Code for IE exploit posted

September 17th, 2006 by Sjan Evardsson

Hackers Post Code for New IE Attack

Although the hackers are calling it a 0day exploit, it seems that it isn’t really. It is one of many that can be easily found using the AxMan ActiveX fuzzing engine. It seems that the guys over at xsec.org are trying to take more than reasonable credit for writing code to exploit a known vulnerability.

HD Moore, head of the Metasploit project was quoted in the article as saying:

“This is one of the many exploitable bugs that can be discovered using AxMan and one of the few that I didn’t include in Month of Browser bugs due to the ease of exploitation. I still have three or four left in IE that have similar impact.”

There is also a Secunia Advisory related to this exploit.

Peter Nederlof’s whatever:hover to the rescue!

April 16th, 2006 by Sjan Evardsson

Well, I found a way to do CSS2 drop-down menus and force IE to accept them. It takes a little bit of JavaScript madness created by Peter Nederlof called which forces IE to accept the :hover psuedo-class for any element (as is the spec for CSS2).

While it uses IE specific tricks to make it work, it can be done in such a way as to not break in other browsers. (In other words, the changes are only applied if the browser is IE.)

There is a handy tutorial at SEOConsultants that was incredibly helpful.

Another Firefox vs IE test

February 10th, 2006 by Sjan Evardsson

Earlier today I had a very strange request come across my inbox. An employee of another organization asked me to explain to her IT department why they were wrong in their assesment of Firefox . It seems that since they can push out Internet Explorer patches via WSUS , but not Firefox patches, they made the assumption that Firefox was less secure than IE.

We’ve all heard the arguments to the contrary over and over – including this article today. But there are still organizations where the thinking is “If the patch can’t be pushed out via WSUS, it isn’t secure.”
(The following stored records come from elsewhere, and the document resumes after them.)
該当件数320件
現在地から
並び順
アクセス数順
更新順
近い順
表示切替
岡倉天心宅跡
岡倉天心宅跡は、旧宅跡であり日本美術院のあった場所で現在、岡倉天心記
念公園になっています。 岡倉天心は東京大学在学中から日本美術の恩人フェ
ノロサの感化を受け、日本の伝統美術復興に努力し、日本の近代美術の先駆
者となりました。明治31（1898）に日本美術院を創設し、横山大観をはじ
I realized, that perhaps there are departments (like the one to which I sent the directions below) that are either unaware of how to automate Firefox patching or are too afraid to install it in the first place to have the chance to figure it out.

No, Firefox patching doesn’t happen through WSUS (at least to my knowledge), but it can be fully automated by:

  1. Go to “Tools” -> “Options” -> “Advanced”
  2. Click on the “Update” tab
  3. Check the boxes labled “Firefox”, “Installed Extensions and Themes”, “Search Engines”, “Automatically download ….” and “Warn me if …”

Click “OK” and you’re done. Automatic updating in Firefox. Who knows, once the market share grows enough, you may be able to push Firefox patches through WSUS. Until then, however, the builtin function works great.